Given that inexorable fact, what am I going to do to distract my attention while this happens? And how will I spend my life – what’s left of it?
You hear of people who know they have x minutes left before a bomb goes off, or a vehicle bursts into flames, or they drown. People say their whole life flashes before them. But what about when the countdown is longer – weeks or months – or even years? You can’t keep flashing back. I mean, even I’d get bored with that number of replays of my quite unexceptional life up to now.

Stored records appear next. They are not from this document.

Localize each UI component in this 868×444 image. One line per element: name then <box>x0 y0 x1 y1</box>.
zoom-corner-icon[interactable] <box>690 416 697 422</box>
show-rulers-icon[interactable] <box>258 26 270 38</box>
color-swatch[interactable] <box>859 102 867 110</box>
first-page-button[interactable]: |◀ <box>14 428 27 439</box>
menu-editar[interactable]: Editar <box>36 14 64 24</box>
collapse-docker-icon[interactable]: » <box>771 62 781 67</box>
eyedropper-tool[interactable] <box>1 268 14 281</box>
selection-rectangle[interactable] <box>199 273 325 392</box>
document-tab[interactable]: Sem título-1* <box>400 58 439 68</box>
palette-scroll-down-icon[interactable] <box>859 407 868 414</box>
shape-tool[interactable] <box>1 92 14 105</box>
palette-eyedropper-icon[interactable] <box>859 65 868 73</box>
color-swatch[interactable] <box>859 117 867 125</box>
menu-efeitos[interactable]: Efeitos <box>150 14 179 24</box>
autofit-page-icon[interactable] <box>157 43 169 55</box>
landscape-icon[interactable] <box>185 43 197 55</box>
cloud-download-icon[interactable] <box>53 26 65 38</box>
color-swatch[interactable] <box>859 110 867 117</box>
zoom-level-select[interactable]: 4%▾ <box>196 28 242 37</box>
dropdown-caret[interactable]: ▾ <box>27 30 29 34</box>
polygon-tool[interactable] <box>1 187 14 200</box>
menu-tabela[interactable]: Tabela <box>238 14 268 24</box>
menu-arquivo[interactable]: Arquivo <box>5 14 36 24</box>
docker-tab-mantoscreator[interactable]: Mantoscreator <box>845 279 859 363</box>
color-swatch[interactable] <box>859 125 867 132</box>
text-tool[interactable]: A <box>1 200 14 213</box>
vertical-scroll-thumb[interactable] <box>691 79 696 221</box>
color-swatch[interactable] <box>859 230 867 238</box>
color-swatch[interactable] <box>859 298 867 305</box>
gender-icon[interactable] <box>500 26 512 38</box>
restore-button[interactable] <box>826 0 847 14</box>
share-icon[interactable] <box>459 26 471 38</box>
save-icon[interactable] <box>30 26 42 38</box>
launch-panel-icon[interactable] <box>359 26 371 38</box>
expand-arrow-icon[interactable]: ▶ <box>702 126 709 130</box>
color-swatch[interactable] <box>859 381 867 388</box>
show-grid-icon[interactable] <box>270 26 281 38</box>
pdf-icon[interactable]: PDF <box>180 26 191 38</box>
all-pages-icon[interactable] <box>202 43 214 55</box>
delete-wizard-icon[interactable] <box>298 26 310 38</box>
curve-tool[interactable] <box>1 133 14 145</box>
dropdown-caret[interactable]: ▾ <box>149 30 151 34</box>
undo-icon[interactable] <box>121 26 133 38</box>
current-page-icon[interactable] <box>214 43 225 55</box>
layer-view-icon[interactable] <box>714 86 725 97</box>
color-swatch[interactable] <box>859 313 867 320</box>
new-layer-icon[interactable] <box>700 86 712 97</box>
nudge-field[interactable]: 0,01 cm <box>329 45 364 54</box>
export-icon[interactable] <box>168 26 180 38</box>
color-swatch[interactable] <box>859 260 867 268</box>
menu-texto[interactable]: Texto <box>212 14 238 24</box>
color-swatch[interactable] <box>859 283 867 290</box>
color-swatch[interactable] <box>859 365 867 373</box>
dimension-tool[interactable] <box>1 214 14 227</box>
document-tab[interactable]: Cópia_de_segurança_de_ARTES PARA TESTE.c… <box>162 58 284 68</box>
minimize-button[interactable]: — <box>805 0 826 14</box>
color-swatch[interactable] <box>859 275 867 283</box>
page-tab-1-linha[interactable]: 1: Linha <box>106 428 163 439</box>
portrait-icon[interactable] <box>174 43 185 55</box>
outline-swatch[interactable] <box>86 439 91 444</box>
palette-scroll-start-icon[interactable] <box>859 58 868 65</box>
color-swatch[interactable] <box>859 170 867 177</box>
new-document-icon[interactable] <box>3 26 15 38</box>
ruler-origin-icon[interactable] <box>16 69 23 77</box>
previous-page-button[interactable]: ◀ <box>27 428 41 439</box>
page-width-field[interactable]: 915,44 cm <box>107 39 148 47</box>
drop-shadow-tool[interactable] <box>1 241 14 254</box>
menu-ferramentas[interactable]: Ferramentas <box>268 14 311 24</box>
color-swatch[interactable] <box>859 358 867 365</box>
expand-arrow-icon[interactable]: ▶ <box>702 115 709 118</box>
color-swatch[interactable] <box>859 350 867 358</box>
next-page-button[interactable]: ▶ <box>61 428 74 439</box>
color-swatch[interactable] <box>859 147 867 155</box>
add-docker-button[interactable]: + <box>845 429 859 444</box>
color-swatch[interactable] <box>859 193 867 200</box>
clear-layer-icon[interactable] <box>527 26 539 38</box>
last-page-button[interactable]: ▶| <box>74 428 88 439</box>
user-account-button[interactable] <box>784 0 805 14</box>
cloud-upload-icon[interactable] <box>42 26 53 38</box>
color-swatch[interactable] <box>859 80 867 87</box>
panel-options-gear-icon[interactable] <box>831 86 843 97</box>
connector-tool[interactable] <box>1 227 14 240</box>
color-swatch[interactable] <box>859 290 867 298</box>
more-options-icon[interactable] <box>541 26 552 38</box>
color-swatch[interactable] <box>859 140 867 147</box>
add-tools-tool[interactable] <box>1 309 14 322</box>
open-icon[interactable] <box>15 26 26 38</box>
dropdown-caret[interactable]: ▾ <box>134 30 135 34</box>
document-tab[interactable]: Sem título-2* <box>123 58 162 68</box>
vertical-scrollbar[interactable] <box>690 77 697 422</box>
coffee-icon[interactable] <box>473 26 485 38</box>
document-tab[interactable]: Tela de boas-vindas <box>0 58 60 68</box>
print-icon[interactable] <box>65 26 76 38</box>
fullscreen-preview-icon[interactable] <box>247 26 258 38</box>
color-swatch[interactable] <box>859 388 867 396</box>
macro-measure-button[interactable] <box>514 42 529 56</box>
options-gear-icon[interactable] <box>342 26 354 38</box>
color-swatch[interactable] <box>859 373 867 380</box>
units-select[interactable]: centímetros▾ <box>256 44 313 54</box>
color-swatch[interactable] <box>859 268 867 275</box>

Okay, I know there are saintly souls facing death who dedicate their lives to doing something altruistic. Carrying out daring stunts. (Nothing to lose really if your days are numbered anyway, says he, cynically.) Raising stacks of money for good causes. Establishing help-lines to encourage other people going through the same tunnel. Is that the sort of thing I want for myself? I don’t know. Not yet. I have no perspective on this thing yet.

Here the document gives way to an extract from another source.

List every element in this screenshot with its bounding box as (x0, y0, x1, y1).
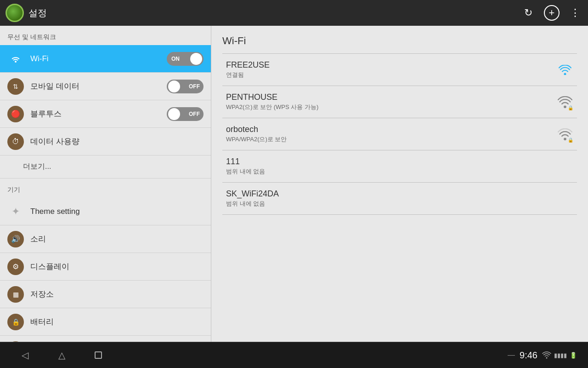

But one thing I do see, even at this early stage. I’ll have to measure my life in other terms now. The question is, what terms? What really matters?
A sudden leap of fluff from the floor made Naomi startle. The pale blue-grey hair slid silkily through her fingers as Noelani curled onto her lap.
‘I know. I know. You can’t work it out. He’s gone but he’s here. Me too.’
Slow tears dripped into the forgiving fur as her breath caught unevenly in her throat. It was like listening to Adam’s voice again. His presence seemed to be curling out of the screen, pervading the very air in the room. His fingers were on the mouse, warm over hers.
‘Oh, Noelani. What are we going to do without him?’
The wide eyes of the Persian stared back unblinkingly. The breed had been her choice, the name Adam’s.